The IKEA Foundation is developing and testing a better home for refugee families, in partnership with the un refugee agency (UNHCR) and Better Shelter. Cannon provides the Swedish thermoformers SAFEMAN the innovative equipment required to produce the plastic modular shelter. Many of the textile or plastic shelters currently used in refugee camps often have a life span of as little as six months before the impact of sun, rain and wind calls for their replacement.
The IKEA Foundation provides to this project funding and management support, UNHCR brings the know-how and field experience, while Better Shelter - a social venture - develop the prototypes and specifications for houses that are put up in modules and can be delivered in flat packs, a well-known IKEA concept that simplifies transport.

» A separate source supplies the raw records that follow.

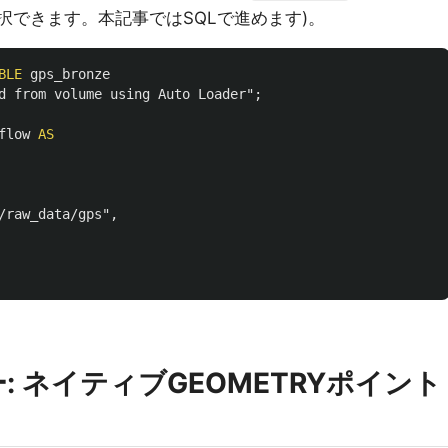
を選択できます。本記事ではSQLで進めます)。
BLE
gps_bronze
d from volume using Auto Loader"
;
flow
AS
/raw_data/gps"
,
: ネイティブGEOMETRYポイント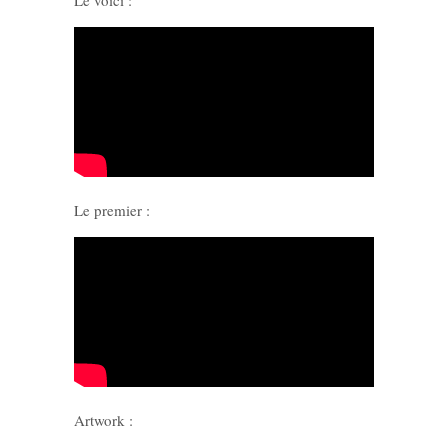
Le voici :
Le premier :
Artwork :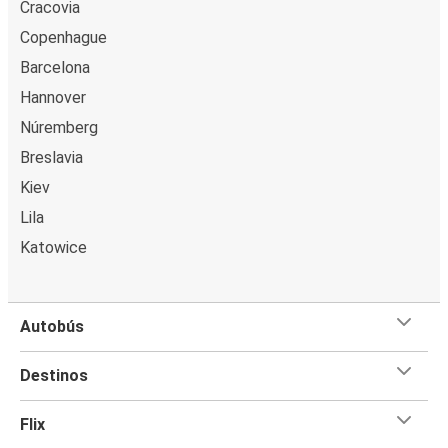
Cracovia
Copenhague
Barcelona
Hannover
Núremberg
Breslavia
Kiev
Lila
Katowice
Autobús
Destinos
Flix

The houses are designed to be easily set up and taken apart and are also easy to carry. A tubular steel structure, supports modular panelling elements for the roof and the walls: these panels, made by thermoforming rectangular sheets of expanded TPO (thermoplastic polyolefin), are characterised by an excellent resistance to UVs and rain.
These lightweight panels guarantee a certain degree of thermal insulation, a complete tightness to light, wind and rain, while preserving “optically” the privacy of the family living in the shelter. Each house is fitted with a flexible type of solar power unit, which is sufficient to power one lamp and a USB port. The prototypes of the shelter have been tested in refugee camps in Ethiopia and Iraq and the families who live in the shelter have had a direct say in how the product is developed, contributing with their experience to this collaborative process.
When the decision was made to use thermoformed plastic walls and roof, NORTEC-Cannon AS, the Cannon agency in Europe’s Northern countries, was consulted by the Swedish company Safeman for the supply of a proper industrial solution able to provide the high number of parts in a rational and fast way. SAFEMAN manufactures everything from custom parts to high-volume units and assembled products for the industrial sector, offering to their customers a total concept, from initial idea to finished product.
Cannon Ergos was involved with this request and responded designing a complete production solution, while offering their laboratory facilities to supply the desired prototypes for the field tests. The suggested thermoforming solution aimed to produce a totally trim-less panel: no peripheral scrap is generated in this project, contributing to the economy and the environment friendliness of the process. When fully operative, this plant will be able to produce panels for about 30,000 shelters/year.